Duquesne University
Pennsylvania
1878
Citations in the World Almanac (listed by cover date; color information is from the previous year): red/blue (1934-1935)
The Intercollegiate Bureau of Academic Costume (IBAC) assigned Duquesne College a hood lining that was bright red with a Yale blue chevron no later than 1927, according to an IBAC list from that year. The Bureau used the term “Yale blue” to describe a dark blue shade. But in Academic Heraldry in America (1962), Kevin Sheard described the university’s hood lining as red with a pale azure reversed chevron. This seems to be erroneous, because in a 1969 list the IBAC described Duquesne’s hood lining as scarlet with a navy blue chevron – a very similar description to that of 1927. But not long thereafter, a 1972 IBAC list had inverted the chevron (as in the Sheard book), probably to avoid confusion with the hood for Hanover College, which was also scarlet with a navy blue chevron.

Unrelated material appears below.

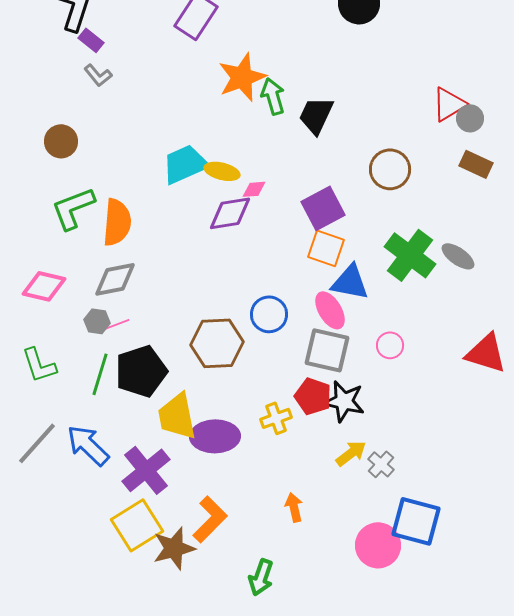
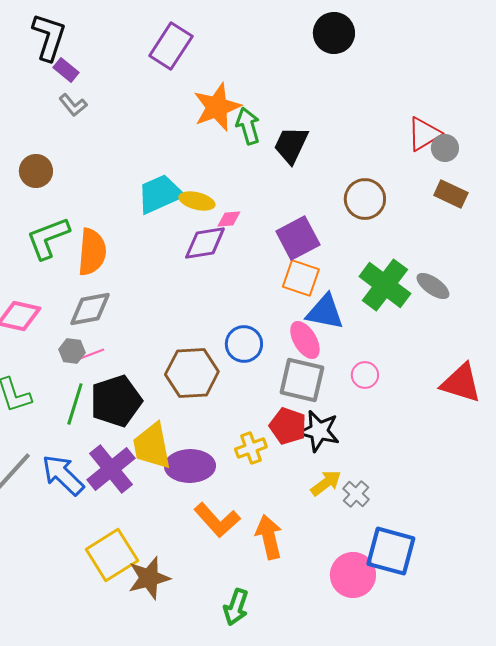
purple cross: (146, 470) -> (111, 469), moved
orange arrow: (294, 507) -> (269, 537), size x1.5
orange L-shape: (210, 519) -> (217, 520), moved, turned 93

Because the Bureau used synonyms like “bright red” and “scarlet” to describe the same color, or “Yale blue” and “navy blue” to describe the same color, hood lining duplications of this sort occurred more often than they should have. In this case, Hanover’s hood lining (scarlet with navy blue chevron) was identical to Duquesne’s hood lining (bright red with Yale blue chevron). After the IBAC realized this error in the late 1960 or early 1970s, they inverted Duquesne’s chevron.
In Christian iconography, red is associated with the Holy Spirit and blue is associated with the Virgin Mary, and since Duquesne College was founded by the Fathers of the Holy Ghost Under the Protection of the Immaculate Heart of Mary, red and blue were chosen as the college colors when it was founded in 1878.